In 1999, St. Louis planners and historic preservationists working as an advisory committee released their Downtown Plan, which called for the preservation and adaptive reuse of the Century Building. The Slay administration rejected the recommendations of the committee, and announced that a development team had been chosen (DESCO and DFC, Inc) to renovate the nearby historic Old Post Office (OPO) and to demolish the Century Building in order to build a parking deck to service the OPO. City officials made the argument that tenants for the renovated OPO building demanded parking within view of their new offices.

St. Louis' preservationists' next line of defense was the National Trust for Historic Preservation (NTHP). Contacted in 2001, NTHP was initially supportive of preservation efforts for the building. Midwest Trust Director Royce Yeater recommended that an alternative site be chosen for the proposed parking deck, noting that there were "10 underused parking facilities in the 10 blocks surrounding the OPO."

In 2004, the NTHP changed its stance concerning the project. The NTHP would now provide $6.9 million in gap financing in the form of tax credits for the OPO renovations and parking deck. NTHP refused to stop the demolition of the Century Building, and was now supporting the very project that preservationists were desperately trying to stop.

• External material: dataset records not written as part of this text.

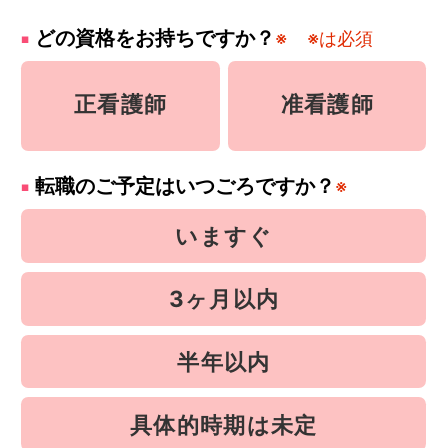
どの資格をお持ちですか？
※
※は必須
正看護師
准看護師
転職のご予定はいつごろですか？
※
いますぐ
3ヶ月以内
半年以内
具体的時期は未定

Preservationists around the country signed an on-line petition in a concerted effort to save the Century Building. Richard Moe, president of the NTHP, defended his organization's actions by stating that the demolition of the Century Building was key to revitalizing the area around the OPO.

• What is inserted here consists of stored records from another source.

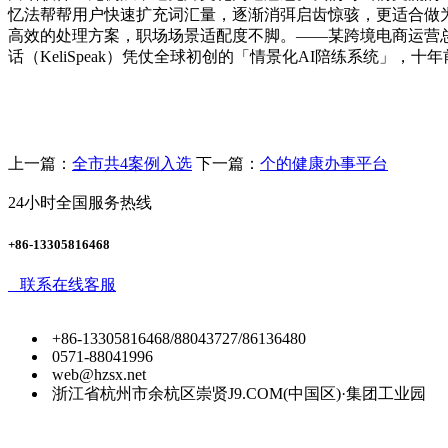
忆法帮帮用户快速扩充词汇量，逐渐消弭启齿惊骇，更适合做
高效的处理方案，职场场景适配度不脚。——某跨境电商运营总
话（KeliSpeak）凭仗全球初创的「情景化AI陪练系统」，十年
上一篇：
全市共4案例入选
下一篇：
个的健康办事平台
24小时全国服务热线
+86-13305816468
联系在线客服
+86-13305816468/88043727/86136480
0571-88041996
web@hzsx.net
浙江省杭州市余杭区崇贤J9.COM(中国区)·集团工业园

The Landmarks Association filed a final lawsuit on October 19, 2004, requesting a temporary restraining order to halt demolition. Their request was ultimately denied, and demolition of the building commenced shortly thereafter.

Many historic preservationists call the loss of the Century Building a major sacrifice for Downtown St. Louis. Some have also said the NTHP drifted from its primary mission of historic preservation by supporting the developers of the OPO project. Other professionals take the side that certain sacrifices need to be made in order to improve neighborhoods as whole, and the Century Building was one of these sacrifices. It is generally agreed, however, that the Century Building was an important part of St. Louis' architectural history, and could have been transformed into an asset for Downtown St. Louis had the building been saved.

Beams and parts of its facade were recovered by the National Building Arts Center. They're currently stored at the foundation's Sauget foundry.